APABlake Hereth Awarded the APA’s 2019 Frank Chapman Sharp Prize

Blake Hereth Awarded the APA’s 2019 Frank Chapman Sharp Prize

The American Philosophical Association is pleased to announce that Blake Hereth (University of Washington) has been awarded the 2019 Frank Chapman Sharp Memorial Prize for zirs paper, “Animal Rights Pacifism.”

The Frank Chapman Sharp Memorial Prize, in the amount of $1,500, is awarded biennially to the best unpublished essay or monograph on the philosophy of war and peace. This prize honors Frank Chapman Sharp, who was president of the Western Division of the APA in 1907–1908.

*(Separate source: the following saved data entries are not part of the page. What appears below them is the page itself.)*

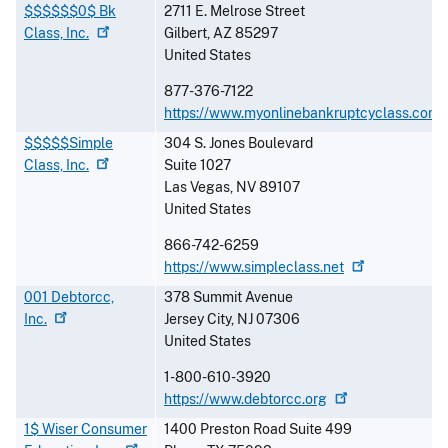
$$$$$$0$ Bk
2711 E. Melrose Street
Class,
Inc.
Gilbert
,
AZ
85297
United States
877-376-7122
https://www.myonlinebankruptcyclass.com
$$$$$Simple
304 S. Jones Boulevard
Class,
Inc.
Suite 1027
Las Vegas
,
NV
89107
United States
866-742-6259
https://www.simpleclass.net
001 Debtorcc,
378 Summit Avenue
Inc.
Jersey City
,
NJ
07306
United States
1-800-610-3920
https://www.debtorcc.org
1$ Wiser Consumer
1400 Preston Road Suite 499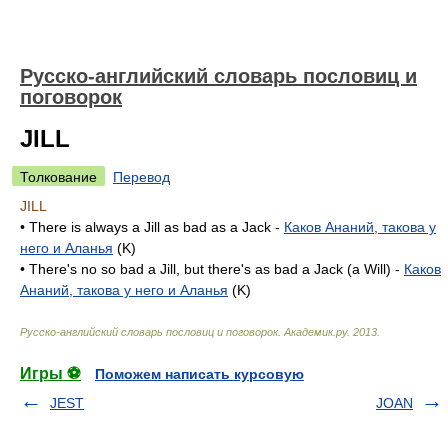
Русско-английский словарь пословиц и
поговорок
JILL
Толкование
Перевод
JILL
• There is always a Jill as bad as a Jack -
Каков Ананий, такова у
него и Аланья
(K)
• There's no so bad a Jill, but there's as bad a Jack (a Will) -
Каков
Ананий, такова у него и Аланья
(K)
Русско-английский словарь пословиц и поговорок
.
Академик.ру
.
2013
.
Игры ⚽
Поможем написать курсовую
JEST
JOAN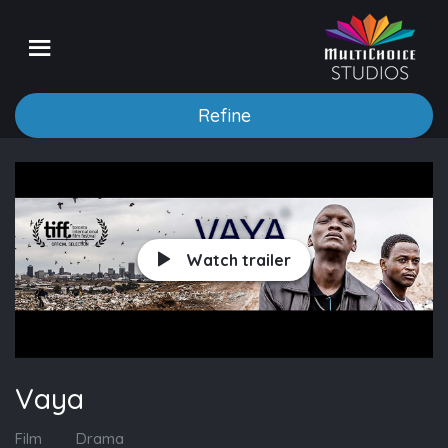
Refine
Watch trailer
Vaya
Film
Drama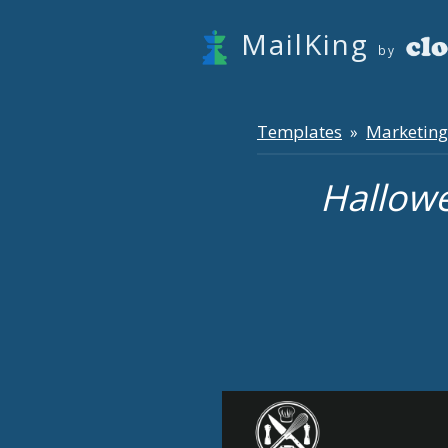
MailKing
by
Templates
Marketing
»
Hallow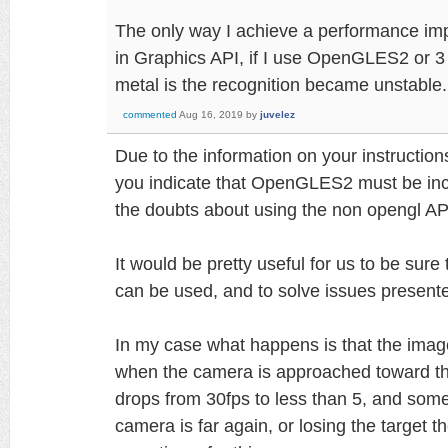
The only way I achieve a performance imp
in Graphics API, if I use OpenGLES2 or 3 
metal is the recognition became unstable.
commented
Aug 16, 2019
by
juvelez
Due to the information on your instructi
you indicate that OpenGLES2 must be inc
the doubts about using the non opengl AP
It would be pretty useful for us to be sur
can be used, and to solve issues present
In my case what happens is that the ima
when the camera is approached toward t
drops from 30fps to less than 5, and some
camera is far again, or losing the target t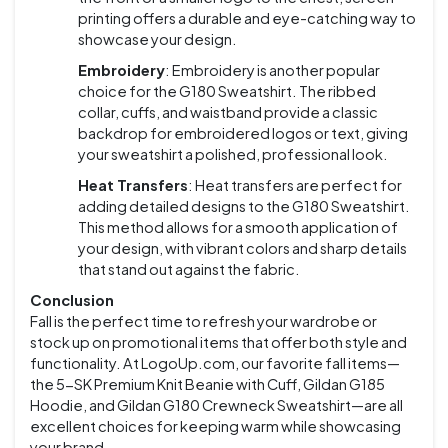
printing offers a durable and eye-catching way to
showcase your design.
Embroidery
: Embroidery is another popular
choice for the G180 Sweatshirt. The ribbed
collar, cuffs, and waistband provide a classic
backdrop for embroidered logos or text, giving
your sweatshirt a polished, professional look.
Heat Transfers
: Heat transfers are perfect for
adding detailed designs to the G180 Sweatshirt.
This method allows for a smooth application of
your design, with vibrant colors and sharp details
that stand out against the fabric.
Conclusion
Fall is the perfect time to refresh your wardrobe or
stock up on promotional items that offer both style and
functionality. At LogoUp.com, our favorite fall items—
the 5-SK Premium Knit Beanie with Cuff, Gildan G185
Hoodie, and Gildan G180 Crewneck Sweatshirt—are all
excellent choices for keeping warm while showcasing
your brand.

The chair of the selection committee, Endre Begby (Simon Fraser University), had the following to say about Hereth’s paper, “A wide range of nonhuman animals have substantive moral rights, including a right not to be subjected to unwarranted harms. This seems to entail that bystanders are under a moral obligation to engage in potentially lethal defensive action on behalf of these animals against people, such as medical researchers, zookeepers, and many others, who violate animal rights on a regular basis. ‘Animal Rights Pacifism’ shows how we can acknowledge the rights of nonhuman animals without giving rise to this problematic implication.”

Hereth is a doctoral candidate in the philosophy department at the University of Washington. Ze holds master’s degrees in philosophy from both the University of Arkansas and the University of Washington. Zirs fields of interest include animal rights, applied ethics, ethics, philosophy of law, queer studies, philosophy of religion, ethics of self-defense, and ethics of war. Hereth was also a member of the APA’s inaugural graduate student council (GSC) and just completed zirs term as chair of the GSC.